I don't know of any commonly available battery chemistries that like being charged at temps below freezing. It damages LiPO, I suspect. You can probably reduce the charge rate to reduce the damage, but that might mean wasting your precious solar power when it's available.
Maybe insulate the battery and even put a small heater element inside the insulation to get the battery above freezing before charging it?
"this cold" is quite relative... You are charging with solar, so when sun is shining. What's the temperature in this condition? If -10'c you are out of luck with lifepo4 batteries. If closer to -5, you could build an absorbing battery enclosure that is heated by sun as well. Except of charging, Li batteries should be fine in "this" cold weather.
FYI. Here in Norway we uses EV all the time, 26% of cars are electric, I have also one, best decision ever compared to my mercedes diesel, EV is far better economy. A lot of teslas, and they work satisfying also in cold.
Live in Canada here.
How good is the heating, what % mile reduction have you noticed while heat is used ?

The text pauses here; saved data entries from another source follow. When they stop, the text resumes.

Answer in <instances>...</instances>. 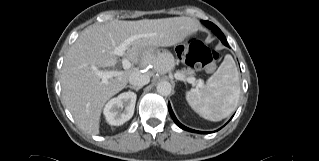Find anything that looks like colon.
<instances>
[{
    "mask_svg": "<svg viewBox=\"0 0 319 161\" xmlns=\"http://www.w3.org/2000/svg\"><path fill=\"white\" fill-rule=\"evenodd\" d=\"M178 58L189 68L212 69L219 58L215 50L208 49L199 39L192 38L177 47Z\"/></svg>",
    "mask_w": 319,
    "mask_h": 161,
    "instance_id": "obj_1",
    "label": "colon"
}]
</instances>
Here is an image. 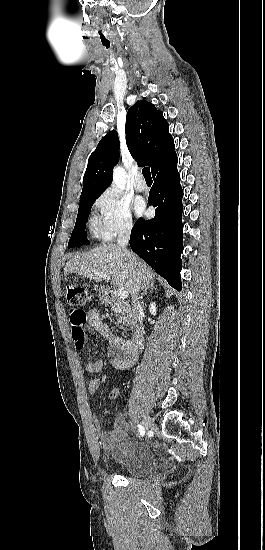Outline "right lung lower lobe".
I'll use <instances>...</instances> for the list:
<instances>
[{
	"mask_svg": "<svg viewBox=\"0 0 265 550\" xmlns=\"http://www.w3.org/2000/svg\"><path fill=\"white\" fill-rule=\"evenodd\" d=\"M175 151L152 171L154 184L148 203L154 206L152 220L139 219L131 236V249L175 289L181 290L180 270L183 251L181 214L183 190L177 171Z\"/></svg>",
	"mask_w": 265,
	"mask_h": 550,
	"instance_id": "98d812e1",
	"label": "right lung lower lobe"
}]
</instances>
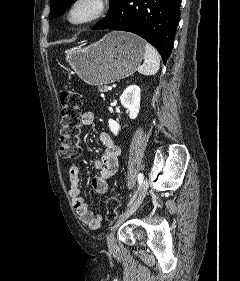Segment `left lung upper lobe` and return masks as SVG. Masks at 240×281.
<instances>
[{
  "instance_id": "5c2ea615",
  "label": "left lung upper lobe",
  "mask_w": 240,
  "mask_h": 281,
  "mask_svg": "<svg viewBox=\"0 0 240 281\" xmlns=\"http://www.w3.org/2000/svg\"><path fill=\"white\" fill-rule=\"evenodd\" d=\"M76 0H50L51 5V11L49 18L52 19L54 17H58L62 15L67 7L75 2ZM116 0H110V6L115 2Z\"/></svg>"
}]
</instances>
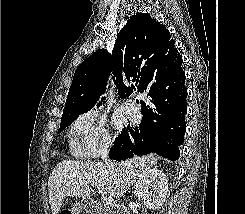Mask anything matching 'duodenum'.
<instances>
[{
    "instance_id": "obj_1",
    "label": "duodenum",
    "mask_w": 245,
    "mask_h": 214,
    "mask_svg": "<svg viewBox=\"0 0 245 214\" xmlns=\"http://www.w3.org/2000/svg\"><path fill=\"white\" fill-rule=\"evenodd\" d=\"M85 207L90 214H99L102 210L99 204L92 199L85 200ZM109 214H129V212L119 205H111L108 209Z\"/></svg>"
}]
</instances>
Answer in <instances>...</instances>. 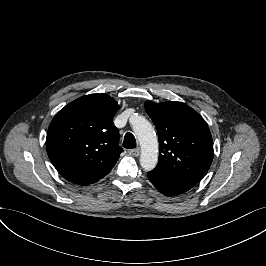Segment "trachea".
<instances>
[{
	"label": "trachea",
	"instance_id": "3493384b",
	"mask_svg": "<svg viewBox=\"0 0 266 266\" xmlns=\"http://www.w3.org/2000/svg\"><path fill=\"white\" fill-rule=\"evenodd\" d=\"M123 147L132 149L136 147V140L133 134L127 133L124 137Z\"/></svg>",
	"mask_w": 266,
	"mask_h": 266
}]
</instances>
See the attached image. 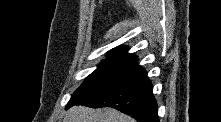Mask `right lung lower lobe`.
<instances>
[{
  "label": "right lung lower lobe",
  "instance_id": "1",
  "mask_svg": "<svg viewBox=\"0 0 221 122\" xmlns=\"http://www.w3.org/2000/svg\"><path fill=\"white\" fill-rule=\"evenodd\" d=\"M73 105L112 107L130 115L138 122H159L151 81L147 72L139 65L120 82L66 108Z\"/></svg>",
  "mask_w": 221,
  "mask_h": 122
}]
</instances>
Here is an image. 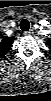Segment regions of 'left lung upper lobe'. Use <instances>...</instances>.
Segmentation results:
<instances>
[{"label": "left lung upper lobe", "instance_id": "5c2ea615", "mask_svg": "<svg viewBox=\"0 0 51 101\" xmlns=\"http://www.w3.org/2000/svg\"><path fill=\"white\" fill-rule=\"evenodd\" d=\"M48 45H49V46H51V43H50V42H48Z\"/></svg>", "mask_w": 51, "mask_h": 101}]
</instances>
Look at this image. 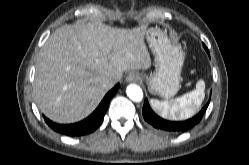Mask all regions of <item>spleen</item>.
<instances>
[{"mask_svg":"<svg viewBox=\"0 0 249 165\" xmlns=\"http://www.w3.org/2000/svg\"><path fill=\"white\" fill-rule=\"evenodd\" d=\"M205 97V82L199 80L196 89L176 98L175 100H151L152 108L163 118L170 120H185L192 117L200 107Z\"/></svg>","mask_w":249,"mask_h":165,"instance_id":"3e777b00","label":"spleen"}]
</instances>
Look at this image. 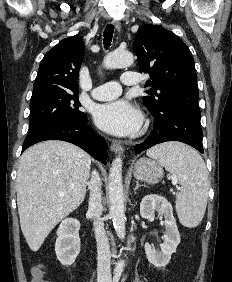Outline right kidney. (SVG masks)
Instances as JSON below:
<instances>
[{
    "label": "right kidney",
    "instance_id": "obj_1",
    "mask_svg": "<svg viewBox=\"0 0 232 282\" xmlns=\"http://www.w3.org/2000/svg\"><path fill=\"white\" fill-rule=\"evenodd\" d=\"M79 229L80 222L74 218H67L59 225L55 252L64 266L72 265L80 252Z\"/></svg>",
    "mask_w": 232,
    "mask_h": 282
}]
</instances>
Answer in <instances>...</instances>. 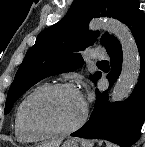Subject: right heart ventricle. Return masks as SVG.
Returning a JSON list of instances; mask_svg holds the SVG:
<instances>
[{
    "instance_id": "1",
    "label": "right heart ventricle",
    "mask_w": 145,
    "mask_h": 147,
    "mask_svg": "<svg viewBox=\"0 0 145 147\" xmlns=\"http://www.w3.org/2000/svg\"><path fill=\"white\" fill-rule=\"evenodd\" d=\"M45 85H41L36 87L35 89H33L30 93H28L19 103V105L17 106V109L15 111V116H14V132H15V136L16 138L21 141V142H35V141H39L42 140L44 138H46V135L40 132H34V131H30L26 128V126L24 125L22 118H21V112H22V107L23 104L26 100V98L35 90L43 87Z\"/></svg>"
}]
</instances>
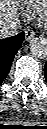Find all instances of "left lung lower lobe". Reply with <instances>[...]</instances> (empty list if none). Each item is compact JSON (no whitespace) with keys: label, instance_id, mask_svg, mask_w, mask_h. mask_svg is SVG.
Segmentation results:
<instances>
[{"label":"left lung lower lobe","instance_id":"left-lung-lower-lobe-1","mask_svg":"<svg viewBox=\"0 0 47 129\" xmlns=\"http://www.w3.org/2000/svg\"><path fill=\"white\" fill-rule=\"evenodd\" d=\"M44 72H45V77H46V80H47V63L45 65Z\"/></svg>","mask_w":47,"mask_h":129}]
</instances>
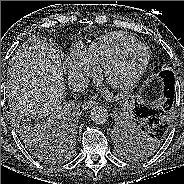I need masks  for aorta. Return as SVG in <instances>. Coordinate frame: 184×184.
I'll return each mask as SVG.
<instances>
[{"label":"aorta","instance_id":"aorta-1","mask_svg":"<svg viewBox=\"0 0 184 184\" xmlns=\"http://www.w3.org/2000/svg\"><path fill=\"white\" fill-rule=\"evenodd\" d=\"M109 117L108 111L106 108L102 106H94L90 110V118L93 121V123L102 125L107 122Z\"/></svg>","mask_w":184,"mask_h":184}]
</instances>
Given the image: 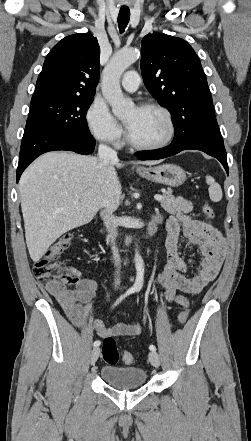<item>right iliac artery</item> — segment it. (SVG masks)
<instances>
[{"label":"right iliac artery","mask_w":251,"mask_h":441,"mask_svg":"<svg viewBox=\"0 0 251 441\" xmlns=\"http://www.w3.org/2000/svg\"><path fill=\"white\" fill-rule=\"evenodd\" d=\"M135 290L133 288H130L129 290H127L123 295H121L114 303L113 307L117 306L125 297H127L128 295L134 293ZM100 341L96 340L93 344L94 347H98L100 345Z\"/></svg>","instance_id":"82829eb1"}]
</instances>
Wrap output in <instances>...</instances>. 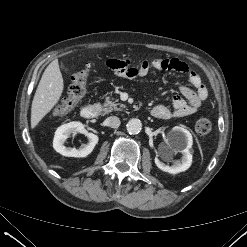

How good is the air conditioning, what % mile reduction have you noticed while cooling is used ?
You could consider supercapacitors, they work well at low temperatures. I have a similar system with a small solar panel and only 2 small supercaps of 5F each.
It takes some weather samples every 15 minutes and sends it via WIFI every 1 or 2 hours, depending on the charge. The rest of the time it's in deepsleep consuming about 10uA.
Without any sun it survives more than 48h. And you could put more capacitance, 40, 80F...
It's running for more than one year, but we didn't reach -10c here, maximum (minimum) -2c.
Hi LarryD, im not into counting and stuff for my EV, I got hold of an older Leaf (from my son), for using around house/town. It is better in summer than in winter, maybe 20-30%, 2016 model. The car is perfect for that use, if I go longer trips I use my MB, like 3 times a year. Yes, I do not drive much.
In general I think that EV owners are pretty happy, my brother and a friend is super happy. Must mention that we have very good charging infrastructure if you need to drive more than 400 km.
If you want to get real info there is a group on FB TESLA | Facebook in Norway, you probably can participate and ask questions in English.
As the solar panel is a current source (and small, 6x8 cms) you don't need a charging IC. What I have is a boost converter to 5V (the supercaps are 5.5V) and then a LDO to 3.3V.
This way you make sure that the supercaps get always charged even with weak sun. It works very well, with sun the caps are charged in a couple of minutes.
Do you also use an RTC to control this?
No. The MCU is checking the voltage level of the supercaps and adjusting the sleep and sending time according.
During the day the caps are always at 5V, so it doesn't matter, it sends the data every 15 mins. When the charge goes below e.g. 4.9V, then it takes samples still every 15 minutes but connects to the WIFI only every 2 hours.
Even when it rains all day, in the central hours the panel still charges the caps. It almost never goes below 4.5V.
System drags 8mA, and each hour a LoRa message is sent that uses 70mA for 2 sec
The most important is to keep the consumption low most of the time. 8mA is too much, you should lower it if possible. I'm using the ESP32-C3 and it consumes only 10 uA in deep sleep.
You could also consider a hybrid solution, with battery and supercaps. It has some advantages, makes the battery life longer.
Thanks for this good answer, I will look into it, and maybe copy it
My 8mA will change, I add 2 mosftets to my 3.3 and 5v rail (exept ESP32 wroom-32) to switch off all sensors and LoRa. Send as you, if bat ok, each 30 min, if low, each 2h, or maybe once pr day (data is not so important to read often in winter time).
The ESP8685 is the same chip than the ESP32-3C, but a bit smaller module. It's a nice RISC-V IC, single core and with very low power consumption. The resulting PCB is quite small, depending on how you mount the supercaps.
You can program the MCU directly with the USB-C connector, so you don't need the serial adapter and connector.
The jumpers J1,J2,J3 are there to avoid that the USB and the caps are connected together, when you want to program it. Otherwise when the caps are empty they could drag too much current from the USB.